> Exercise description
Look below for the line with "Spring Music" and the line with "8/5/2026 7:15:07 AM". Copy exactly those two lines and every line between, but not the pictures.

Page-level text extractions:
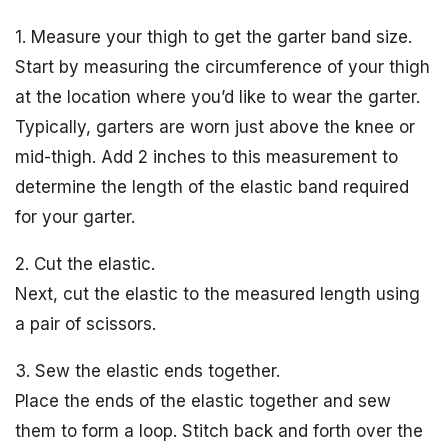
1. Measure your thigh to get the garter band size.
Start by measuring the circumference of your thigh
at the location where you’d like to wear the garter.
Typically, garters are worn just above the knee or
mid-thigh. Add 2 inches to this measurement to
determine the length of the elastic band required
for your garter.
2. Cut the elastic.
Next, cut the elastic to the measured length using
a pair of scissors.
3. Sew the elastic ends together.
Place the ends of the elastic together and sew
them to form a loop. Stitch back and forth over the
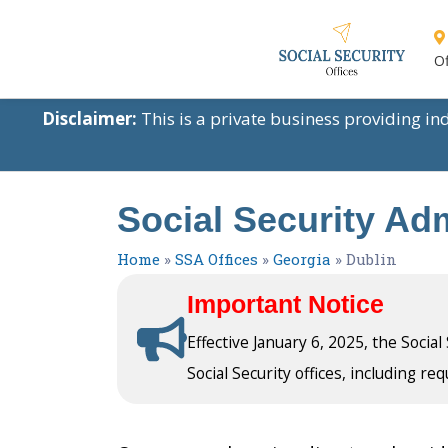
Of
Disclaimer:
This is a private business providing i
Social Security Adm
Home
»
SSA Offices
»
Georgia
»
Dublin
Important Notice
Effective January 6, 2025, the Socia
Social Security offices, including req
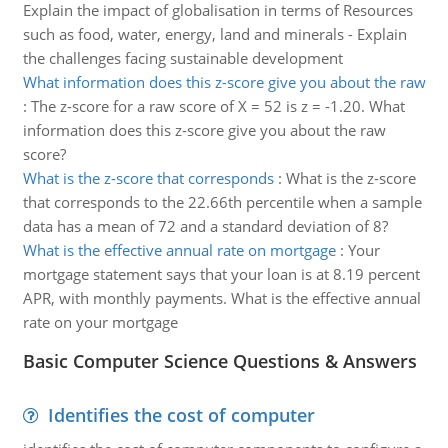
Explain the impact of globalisation in terms of Resources
such as food, water, energy, land and minerals - Explain
the challenges facing sustainable development
What information does this z-score give you about the raw
:
The z-score for a raw score of X = 52 is z = -1.20. What
information does this z-score give you about the raw
score?
What is the z-score that corresponds
:
What is the z-score
that corresponds to the 22.66th percentile when a sample
data has a mean of 72 and a standard deviation of 8?
What is the effective annual rate on mortgage
:
Your
mortgage statement says that your loan is at 8.19 percent
APR, with monthly payments. What is the effective annual
rate on your mortgage
Basic Computer Science Questions & Answers
Identifies the cost of computer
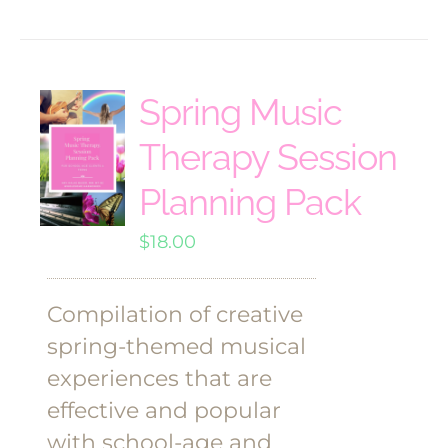
Spring Music
Therapy Session
Planning Pack
$
18.00
Compilation of creative
spring-themed musical
experiences that are
effective and popular
with school-age and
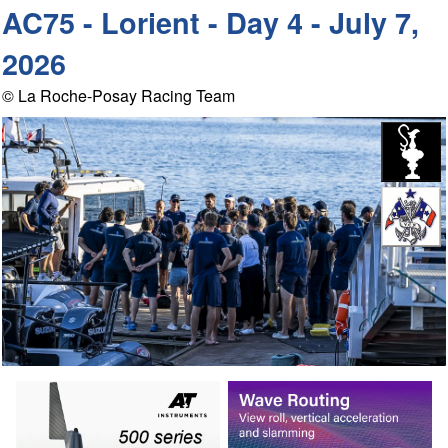
AC75 - Lorient - Day 4 - July 7,
2026
© La Roche-Posay Racing Team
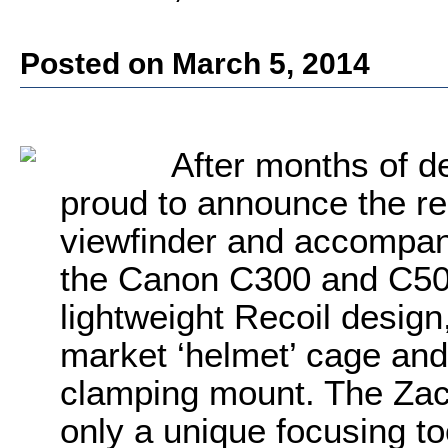
Posted on March 5, 2014
After months of de
proud to announce the re
viewfinder and accompany
the Canon C300 and C500
lightweight Recoil design
market ‘helmet’ cage and
clamping mount. The Zac
only a unique focusing to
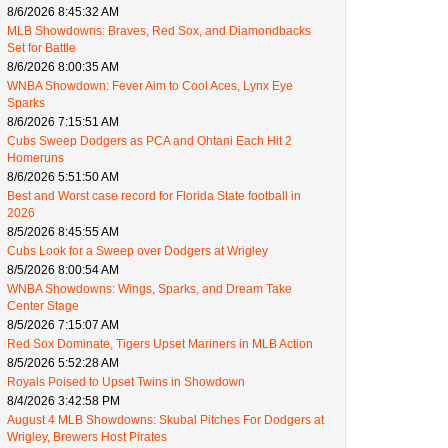
8/6/2026 8:45:32 AM
MLB Showdowns: Braves, Red Sox, and Diamondbacks
Set for Battle
8/6/2026 8:00:35 AM
WNBA Showdown: Fever Aim to Cool Aces, Lynx Eye
Sparks
8/6/2026 7:15:51 AM
Cubs Sweep Dodgers as PCA and Ohtani Each Hit 2
Homeruns
8/6/2026 5:51:50 AM
Best and Worst case record for Florida State football in
2026
8/5/2026 8:45:55 AM
Cubs Look for a Sweep over Dodgers at Wrigley
8/5/2026 8:00:54 AM
WNBA Showdowns: Wings, Sparks, and Dream Take
Center Stage
8/5/2026 7:15:07 AM
Red Sox Dominate, Tigers Upset Mariners in MLB Action
8/5/2026 5:52:28 AM
Royals Poised to Upset Twins in Showdown
8/4/2026 3:42:58 PM
August 4 MLB Showdowns: Skubal Pitches For Dodgers at
Wrigley, Brewers Host Pirates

> Exercise answer
Spring Music
Therapy Session
Planning Pack
$
18.00
Compilation of creative
spring-themed musical
experiences that are
effective and popular
with school-age and
AC75 - Lorient - Day 4 - July 7,
2026
© La Roche-Posay Racing Team
Posted on March 5, 2014
After months of de
proud to announce the re
viewfinder and accompany
the Canon C300 and C500
lightweight Recoil design
market ‘helmet’ cage and
clamping mount. The Zac
only a unique focusing to
8/6/2026 8:45:32 AM
MLB Showdowns: Braves, Red Sox, and Diamondbacks
Set for Battle
8/6/2026 8:00:35 AM
WNBA Showdown: Fever Aim to Cool Aces, Lynx Eye
Sparks
8/6/2026 7:15:51 AM
Cubs Sweep Dodgers as PCA and Ohtani Each Hit 2
Homeruns
8/6/2026 5:51:50 AM
Best and Worst case record for Florida State football in
2026
8/5/2026 8:45:55 AM
Cubs Look for a Sweep over Dodgers at Wrigley
8/5/2026 8:00:54 AM
WNBA Showdowns: Wings, Sparks, and Dream Take
Center Stage
8/5/2026 7:15:07 AM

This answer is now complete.